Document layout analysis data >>
----------

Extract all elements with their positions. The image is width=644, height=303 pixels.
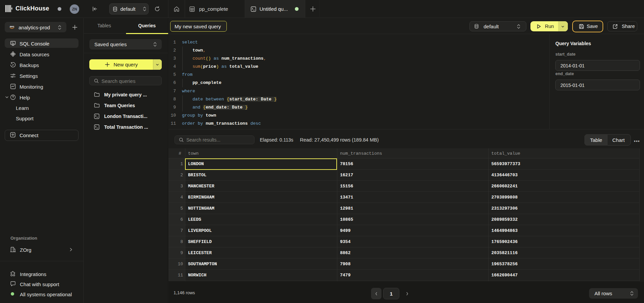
svg-text:aws: aws: [10, 25, 14, 28]
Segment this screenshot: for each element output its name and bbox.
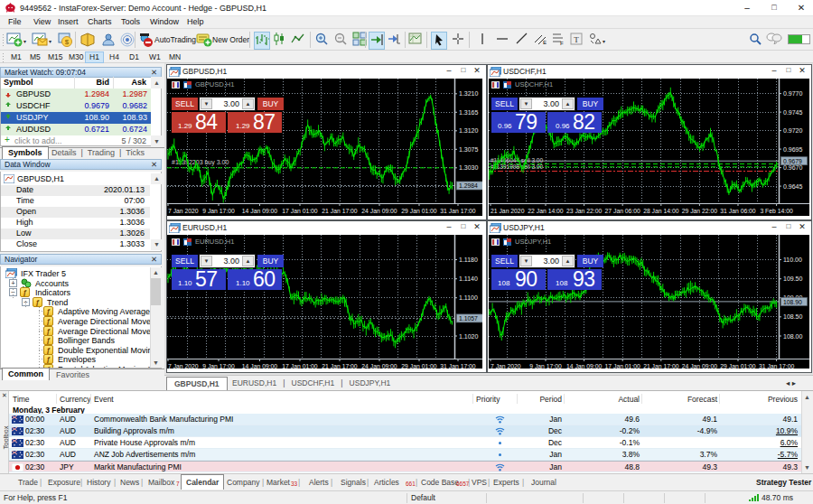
svg-text:24 Jan 09:00: 24 Jan 09:00 <box>361 208 397 214</box>
svg-text:108.50: 108.50 <box>783 313 803 320</box>
svg-text:0.9745: 0.9745 <box>783 109 803 116</box>
svg-text:108.00: 108.00 <box>783 333 803 340</box>
svg-text:29 Jan 01:00: 29 Jan 01:00 <box>401 363 437 369</box>
svg-text:21 Jan 2020: 21 Jan 2020 <box>491 208 525 214</box>
svg-text:110.00: 110.00 <box>783 257 802 263</box>
svg-text:1.1140: 1.1140 <box>459 275 478 282</box>
svg-text:9 Jan 17:00: 9 Jan 17:00 <box>202 208 235 214</box>
svg-text:7 Jan 2020: 7 Jan 2020 <box>168 363 199 369</box>
svg-text:21 Jan 17:00: 21 Jan 17:00 <box>322 363 358 369</box>
svg-text:1.1180: 1.1180 <box>459 257 478 263</box>
svg-text:24 Jan 09:00: 24 Jan 09:00 <box>682 363 718 369</box>
svg-text:1.3165: 1.3165 <box>459 109 479 116</box>
svg-text:0.9645: 0.9645 <box>783 183 803 190</box>
svg-text:E: E <box>543 40 547 45</box>
svg-text:27 Jan 06:00: 27 Jan 06:00 <box>605 208 641 214</box>
svg-text:109.50: 109.50 <box>783 275 803 282</box>
svg-text:F: F <box>560 41 564 46</box>
svg-text:7 Jan 2020: 7 Jan 2020 <box>491 363 521 369</box>
svg-text:14 Jan 09:00: 14 Jan 09:00 <box>566 363 603 369</box>
svg-text:14 Jan 09:00: 14 Jan 09:00 <box>242 208 278 214</box>
svg-text:0.9770: 0.9770 <box>783 90 803 97</box>
svg-text:1.3120: 1.3120 <box>459 127 479 134</box>
svg-text:3 Feb 14:00: 3 Feb 14:00 <box>760 208 792 214</box>
svg-text:0.9670: 0.9670 <box>783 164 803 171</box>
svg-text:$: $ <box>65 38 70 46</box>
svg-text:9 Jan 17:00: 9 Jan 17:00 <box>529 363 562 369</box>
svg-text:17 Jan 01:00: 17 Jan 01:00 <box>282 363 318 369</box>
svg-text:1.3210: 1.3210 <box>459 90 479 97</box>
svg-text:21 Jan 17:00: 21 Jan 17:00 <box>322 208 358 214</box>
svg-text:1.1020: 1.1020 <box>459 333 479 340</box>
svg-text:1.3030: 1.3030 <box>459 164 479 171</box>
svg-text:24 Jan 09:00: 24 Jan 09:00 <box>361 363 397 369</box>
svg-text:#11391998 sell 3.00: #11391998 sell 3.00 <box>491 163 543 170</box>
svg-text:0.9720: 0.9720 <box>783 127 803 134</box>
svg-text:31 Jan 06:00: 31 Jan 06:00 <box>720 208 756 214</box>
svg-text:1.1100: 1.1100 <box>459 294 478 301</box>
svg-text:29 Jan 22:00: 29 Jan 22:00 <box>682 208 718 214</box>
svg-text:1.1057: 1.1057 <box>459 315 478 322</box>
svg-text:0.9695: 0.9695 <box>783 146 803 153</box>
svg-text:17 Jan 01:00: 17 Jan 01:00 <box>605 363 641 369</box>
svg-text:31 Jan 17:00: 31 Jan 17:00 <box>759 363 795 369</box>
svg-text:31 Jan 17:00: 31 Jan 17:00 <box>440 363 476 369</box>
svg-text:23 Jan 22:00: 23 Jan 22:00 <box>566 208 603 214</box>
svg-text:29 Jan 01:00: 29 Jan 01:00 <box>720 363 756 369</box>
svg-text:14 Jan 09:00: 14 Jan 09:00 <box>242 363 278 369</box>
svg-text:9 Jan 17:00: 9 Jan 17:00 <box>202 363 235 369</box>
svg-text:28 Jan 14:00: 28 Jan 14:00 <box>643 208 679 214</box>
svg-text:7 Jan 2020: 7 Jan 2020 <box>168 208 199 214</box>
svg-text:1.3075: 1.3075 <box>459 146 479 153</box>
svg-text:T: T <box>574 35 579 44</box>
svg-text:22 Jan 14:00: 22 Jan 14:00 <box>528 208 564 214</box>
svg-text:17 Jan 01:00: 17 Jan 01:00 <box>282 208 318 214</box>
svg-text:1.2984: 1.2984 <box>459 182 478 189</box>
svg-text:21 Jan 17:00: 21 Jan 17:00 <box>643 363 679 369</box>
svg-text:29 Jan 01:00: 29 Jan 01:00 <box>401 208 437 214</box>
svg-text:0.9679: 0.9679 <box>783 158 802 164</box>
svg-text:108.90: 108.90 <box>783 299 802 305</box>
svg-text:31 Jan 17:00: 31 Jan 17:00 <box>440 208 476 214</box>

----------

The task >>
Word for word, print all of the data; skip the pictures.

Answer to the problem >>
Extract all elements with their positions. The image is width=644, height=303 pixels.
svg-text:aws: aws: [10, 25, 14, 28]
Segment this screenshot: for each element output its name and bbox.
svg-text:24 Jan 09:00: 24 Jan 09:00 <box>361 208 397 214</box>
svg-text:108.50: 108.50 <box>783 313 803 320</box>
svg-text:0.9745: 0.9745 <box>783 109 803 116</box>
svg-text:108.00: 108.00 <box>783 333 803 340</box>
svg-text:29 Jan 01:00: 29 Jan 01:00 <box>401 363 437 369</box>
svg-text:21 Jan 2020: 21 Jan 2020 <box>491 208 525 214</box>
svg-text:110.00: 110.00 <box>783 257 802 263</box>
svg-text:1.1140: 1.1140 <box>459 275 478 282</box>
svg-text:9 Jan 17:00: 9 Jan 17:00 <box>202 208 235 214</box>
svg-text:7 Jan 2020: 7 Jan 2020 <box>168 363 199 369</box>
svg-text:21 Jan 17:00: 21 Jan 17:00 <box>322 363 358 369</box>
svg-text:1.1180: 1.1180 <box>459 257 478 263</box>
svg-text:24 Jan 09:00: 24 Jan 09:00 <box>682 363 718 369</box>
svg-text:1.3165: 1.3165 <box>459 109 479 116</box>
svg-text:0.9645: 0.9645 <box>783 183 803 190</box>
svg-text:E: E <box>543 40 547 45</box>
svg-text:27 Jan 06:00: 27 Jan 06:00 <box>605 208 641 214</box>
svg-text:109.50: 109.50 <box>783 275 803 282</box>
svg-text:F: F <box>560 41 564 46</box>
svg-text:7 Jan 2020: 7 Jan 2020 <box>491 363 521 369</box>
svg-text:14 Jan 09:00: 14 Jan 09:00 <box>566 363 603 369</box>
svg-text:14 Jan 09:00: 14 Jan 09:00 <box>242 208 278 214</box>
svg-text:0.9770: 0.9770 <box>783 90 803 97</box>
svg-text:1.3120: 1.3120 <box>459 127 479 134</box>
svg-text:3 Feb 14:00: 3 Feb 14:00 <box>760 208 792 214</box>
svg-text:0.9670: 0.9670 <box>783 164 803 171</box>
svg-text:$: $ <box>65 38 70 46</box>
svg-text:9 Jan 17:00: 9 Jan 17:00 <box>529 363 562 369</box>
svg-text:17 Jan 01:00: 17 Jan 01:00 <box>282 363 318 369</box>
svg-text:1.3210: 1.3210 <box>459 90 479 97</box>
svg-text:21 Jan 17:00: 21 Jan 17:00 <box>322 208 358 214</box>
svg-text:1.1020: 1.1020 <box>459 333 479 340</box>
svg-text:1.3030: 1.3030 <box>459 164 479 171</box>
svg-text:24 Jan 09:00: 24 Jan 09:00 <box>361 363 397 369</box>
svg-text:#11391998 sell 3.00: #11391998 sell 3.00 <box>491 163 543 170</box>
svg-text:0.9720: 0.9720 <box>783 127 803 134</box>
svg-text:31 Jan 06:00: 31 Jan 06:00 <box>720 208 756 214</box>
svg-text:1.1100: 1.1100 <box>459 294 478 301</box>
svg-text:29 Jan 22:00: 29 Jan 22:00 <box>682 208 718 214</box>
svg-text:1.1057: 1.1057 <box>459 315 478 322</box>
svg-text:0.9695: 0.9695 <box>783 146 803 153</box>
svg-text:17 Jan 01:00: 17 Jan 01:00 <box>605 363 641 369</box>
svg-text:31 Jan 17:00: 31 Jan 17:00 <box>759 363 795 369</box>
svg-text:31 Jan 17:00: 31 Jan 17:00 <box>440 363 476 369</box>
svg-text:23 Jan 22:00: 23 Jan 22:00 <box>566 208 603 214</box>
svg-text:29 Jan 01:00: 29 Jan 01:00 <box>720 363 756 369</box>
svg-text:14 Jan 09:00: 14 Jan 09:00 <box>242 363 278 369</box>
svg-text:9 Jan 17:00: 9 Jan 17:00 <box>202 363 235 369</box>
svg-text:28 Jan 14:00: 28 Jan 14:00 <box>643 208 679 214</box>
svg-text:7 Jan 2020: 7 Jan 2020 <box>168 208 199 214</box>
svg-text:1.3075: 1.3075 <box>459 146 479 153</box>
svg-text:T: T <box>574 35 579 44</box>
svg-text:22 Jan 14:00: 22 Jan 14:00 <box>528 208 564 214</box>
svg-text:17 Jan 01:00: 17 Jan 01:00 <box>282 208 318 214</box>
svg-text:1.2984: 1.2984 <box>459 182 478 189</box>
svg-text:21 Jan 17:00: 21 Jan 17:00 <box>643 363 679 369</box>
svg-text:29 Jan 01:00: 29 Jan 01:00 <box>401 208 437 214</box>
svg-text:0.9679: 0.9679 <box>783 158 802 164</box>
svg-text:108.90: 108.90 <box>783 299 802 305</box>
svg-text:31 Jan 17:00: 31 Jan 17:00 <box>440 208 476 214</box>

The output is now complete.